→ REQUIRED WORK
Any image in the records should be left out; output everything else exactly.

**** RECORDS FOR THE TASK ****

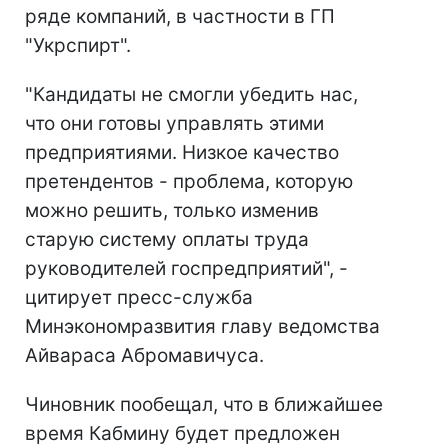
ряде компаний, в частности в ГП
"Укрспирт".
"Кандидаты не смогли убедить нас,
что они готовы управлять этими
предприятиями. Низкое качество
претендентов - проблема, которую
можно решить, только изменив
старую систему оплаты труда
руководителей госпредприятий", -
цитирует пресс-служба
Минэкономразвития главу ведомства
Айвараса Абромавичуса.
Чиновник пообещал, что в ближайшее
время Кабмину будет предложен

****

→ OUTPUT BELOW
ряде компаний, в частности в ГП
"Укрспирт".
"Кандидаты не смогли убедить нас,
что они готовы управлять этими
предприятиями. Низкое качество
претендентов - проблема, которую
можно решить, только изменив
старую систему оплаты труда
руководителей госпредприятий", -
цитирует пресс-служба
Минэкономразвития главу ведомства
Айвараса Абромавичуса.
Чиновник пообещал, что в ближайшее
время Кабмину будет предложен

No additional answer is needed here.